[ofa-general] Re: Re: [PATCH RFC] sharing userspace IB objects

Tue Jun 26 06:33:17 PDT 2007

On Tue, Jun 26, 2007 at 03:58:02PM +0300, Michael S. Tsirkin wrote:
> > > No, sharing a send queue must be done in software.  I don't really see the reason
> > > for sarcasm: do you see value in sharing resources between multiple threads?
> > > Why not multiple processes? Some people just don't want to program
> > > in multithreaded environment.
> >
> > Yes I see the value in sharing resources between threads and processes
> > if done right. This proposition is far from being right.
> 
> Ahem, *what* are you talking about? Sharing resources between threads was supported in
> libibverbs 1.0, *right from the start*. This is still the case with 1.1, and this API
> matches verbs quite closely which means that it can work pretty much on any
> hardware.
Why do you think that I have a problem with multithreaded application is
beyond my understanding. I have a problem with you thinking that peaking a
completion by random process in FCFS order is a good idea. It has limited
use for specially designed application. MPI is not one of them.

> 
> You want to propose some enhancements, go ahead (and open a new thread for this).
> All *I* want to do is support sharing resources in singlethreaded environment.
> 
You asked for RFC? Don't do it next time if you don't want to hear any.

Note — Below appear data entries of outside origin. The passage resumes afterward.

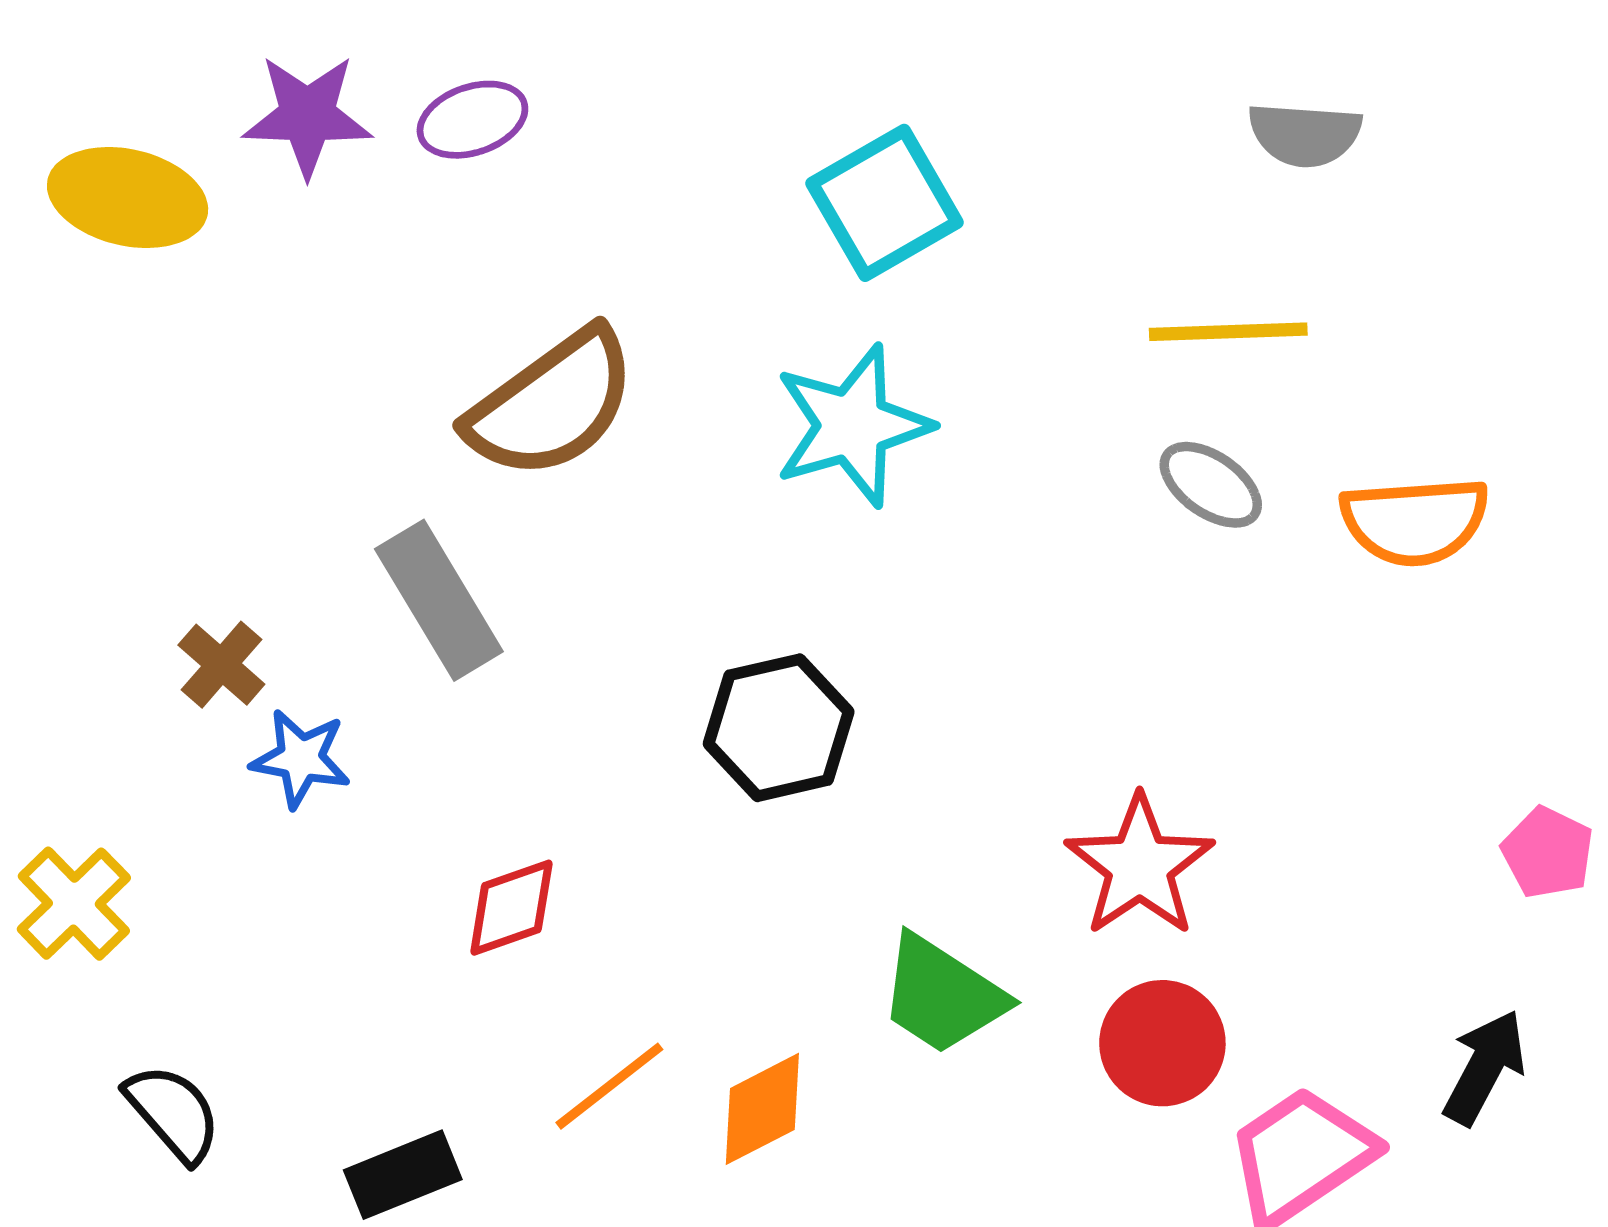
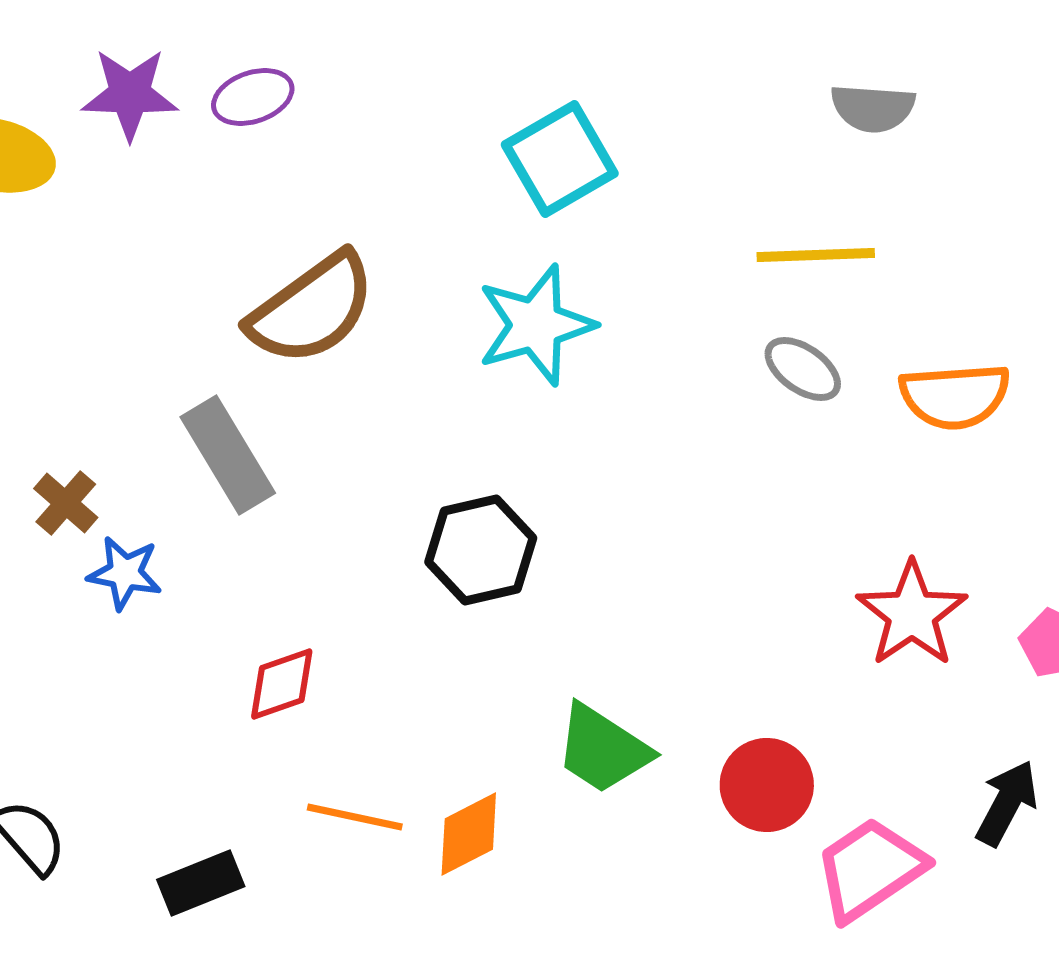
red star: (1140, 866) -> (912, 614), moved
orange line: (609, 1086) -> (355, 817), turned 50

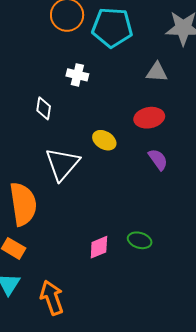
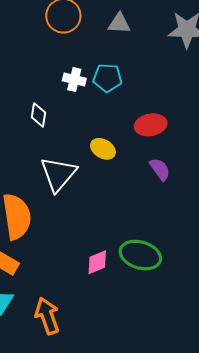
cyan pentagon: (112, 28) -> (107, 78), moved, size x0.7
gray triangle: (157, 72) -> (119, 23), moved
green ellipse: (140, 240) -> (140, 255), size x1.6

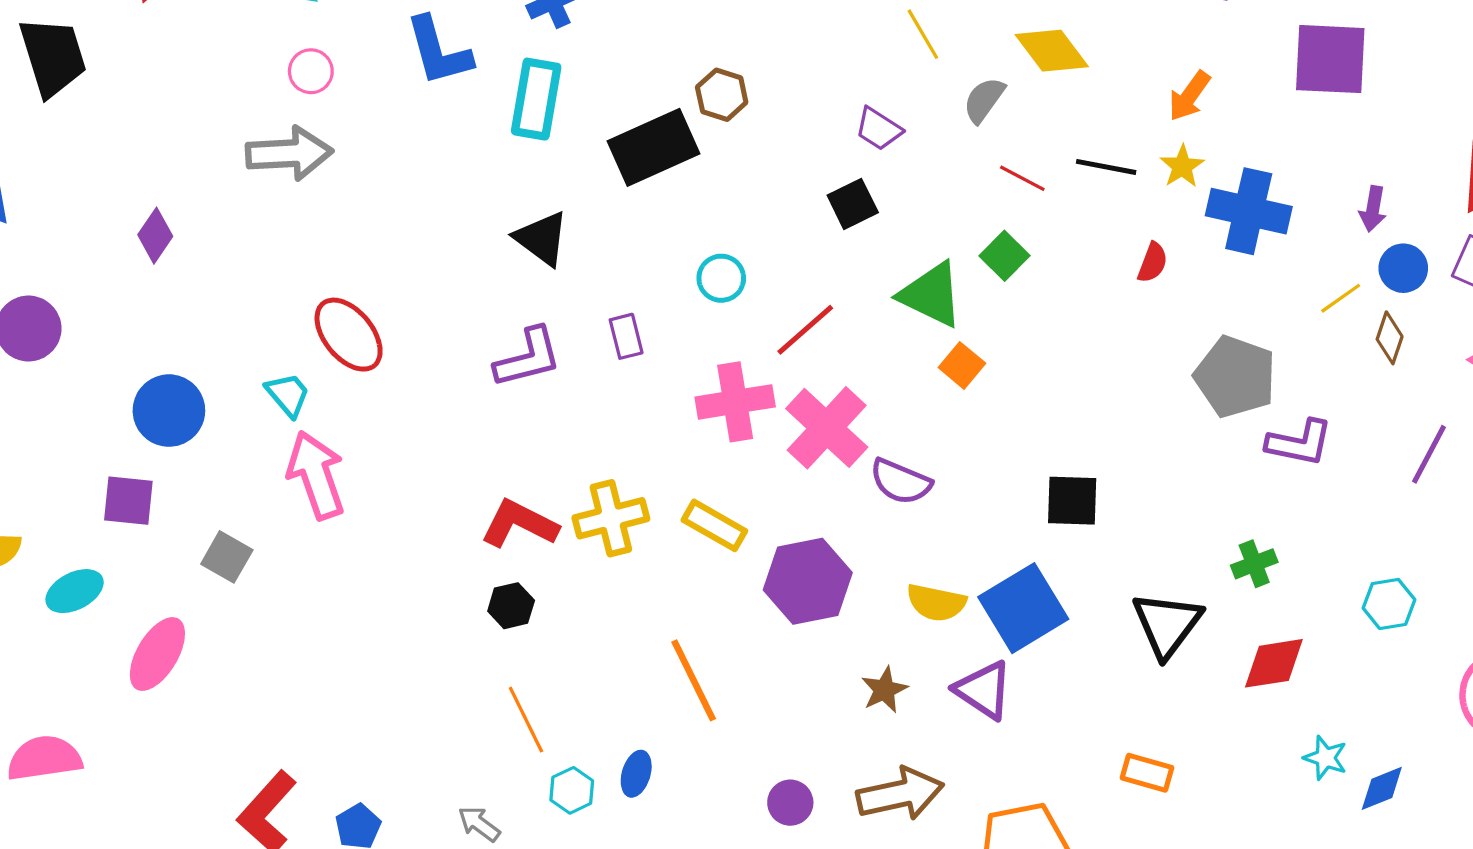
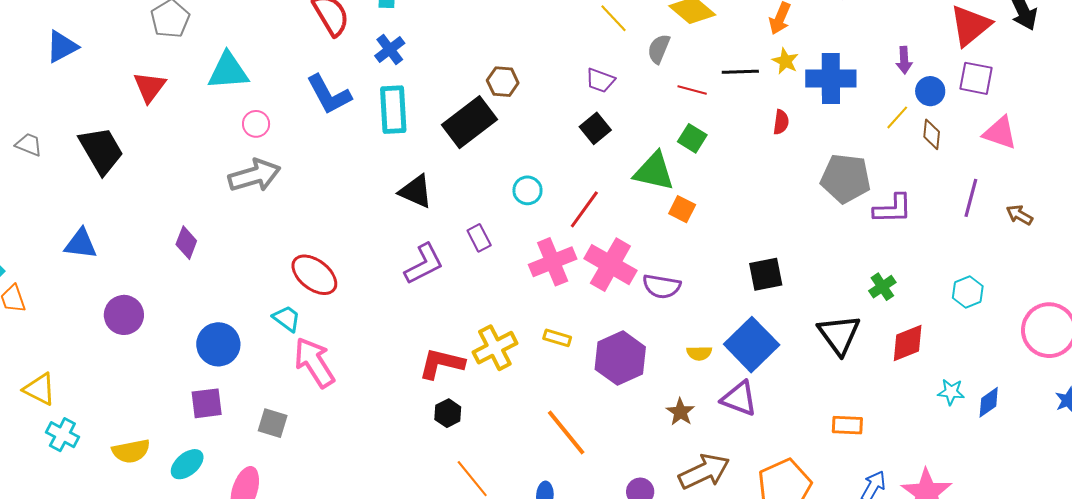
yellow rectangle: (714, 525) -> (557, 338), size x0.7
yellow semicircle: (936, 603) -> (699, 353), size x0.7

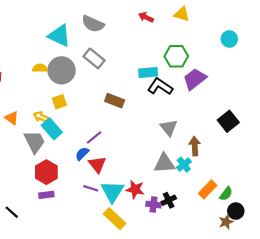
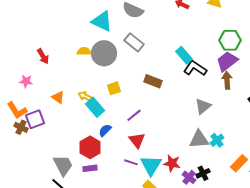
green hexagon: (176, 56) -> (230, 40), moved
cyan rectangle: (148, 73) -> (184, 55), turned 54
yellow square: (59, 102) -> (114, 88), moved
gray triangle: (169, 128) -> (203, 106), turned 30
gray trapezoid: (34, 142) -> (63, 165), moved
brown arrow: (195, 146) -> (227, 80), moved
blue semicircle: (82, 154) -> (105, 130), moved
purple cross: (154, 205) -> (189, 177), turned 32

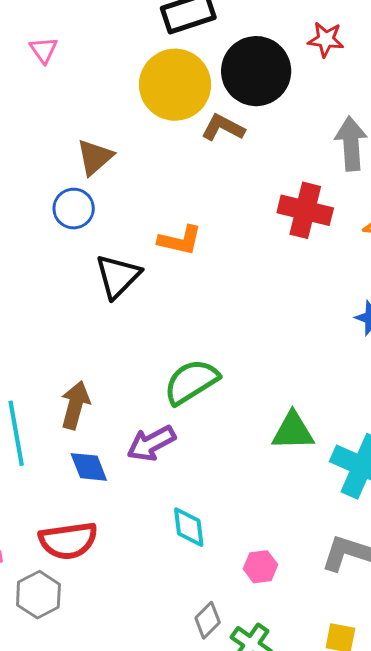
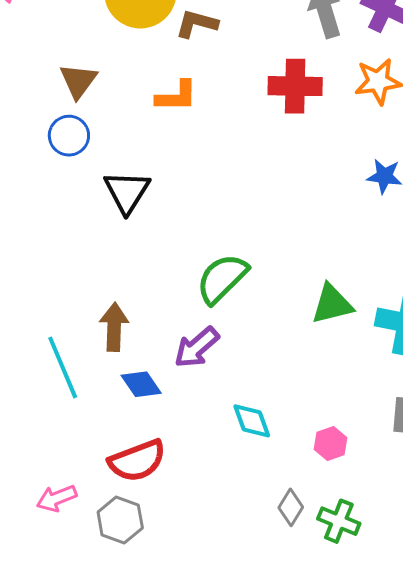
orange L-shape: (180, 240) -> (177, 96), moved

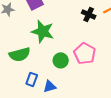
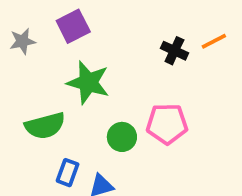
pink pentagon: (85, 53) -> (167, 124), turned -30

> > There is not sarcasm in my sentence either. You can't claim that what you
> > propose is as seamless as it should be.
> 
> I think it's as seamless as it *can* be.
If it can't be better it is not worth to be implemented. This my opinion. I can stop 
you from doing it :)

> 
> > I have no problem with sharing send queue. What I want to be able to do
> > is to attach CQ from each process to a shared QP. When send posted by
> > process A completes the completion is posted into A's CQ. HW should be
> > able to multiplex this IMO. 
> 
> Well, since there is no hardware that does this, why bother discussing this?
Because Mellanox is a hardware company, so do improvements in the right
place and don't add craft to library just to claim that you are super
scalable. If it can't be implemented in HW then can you explain why
please?

> 
> > > > > > If multiple processes what to post to the same QP how will you
> > > > > > ensure that right process will receive right completion event?
> > > > > 
> > > > > Same as with threads - memory for CQEs and locks will be allocated
> > > > > in shared memory to make it possible for multiple processes to poll
> > > > > CQ simultaneously, and they get completions in FCFS order.
> > > > > What to do with them is up to the user.
> > > >
> > > > Are you going to use this API? How? There is no point in discussing user
> > > > API without specifying HOW user will be using it. You have to ask what
> > > > user want and design your API accordingly and not other way around.
> > > > So suppose I want to use proposed API to implement super scalable MPI.
> > > 
> > > We'd come up with MPI_Send implementation inside libibverbs:). Think layered - I'd
> > > like to make a minimal possible API change to make scalability improvements
> > > possible.
> > 
> > They are not really possible with proposed API (beyond academic papers that is).
> 
> I'm talking to MPI guys here, too, so I don't think there's real danger
> that the final API will be useless for them.
So let them talk and specify here how they are gonna use it and we will have
good use case for your design.

> 
> > You are
> > welcome to implement MPI_Send inside libibverbs. After all this is what Myricom did.
> 
> I think keeping a general verbs layer is a better approach for now.
Then don't propose something you are not going to implement.

> 
> > > 
> > > > I setup shared QP/CQ/... and each rank start to post into the QP and
> > > > receive completion from CQ and suppose rank A picked completion that
> > > > belongs to rank B so I will need to setup out of band channel to pass
> > > > this completion from A to B. This is not looks good at all to me.
> > > 
> > > This is not different from multiple threads sharing a CQ, really - and we do
> > This is very different from  multiple threads sharing a CQ. In
> > multi threaded  scenario I can design my program in a way that each
> > thread will be able to handle completion. We'll have to pass 
> > completion between processes in the scenario you propose.
> > 
> > > support this already.  In the part of the message that you have cut out, I
> > > showed some use cases that avoid this "side channel"
> >
> > What? RDMA?
> 
> RDMA and SRC.
> 
> > What about a completion of RDMA operation? You'll have to
> > pass it around.
> 
> Since all it does it free up the buffers, it's quite possible
> that processing of send completions can be done by any process.
No it can't in case of MPI. MPI also progress user request on the event.
Yes, you can design program where it will be possible, but not MPI.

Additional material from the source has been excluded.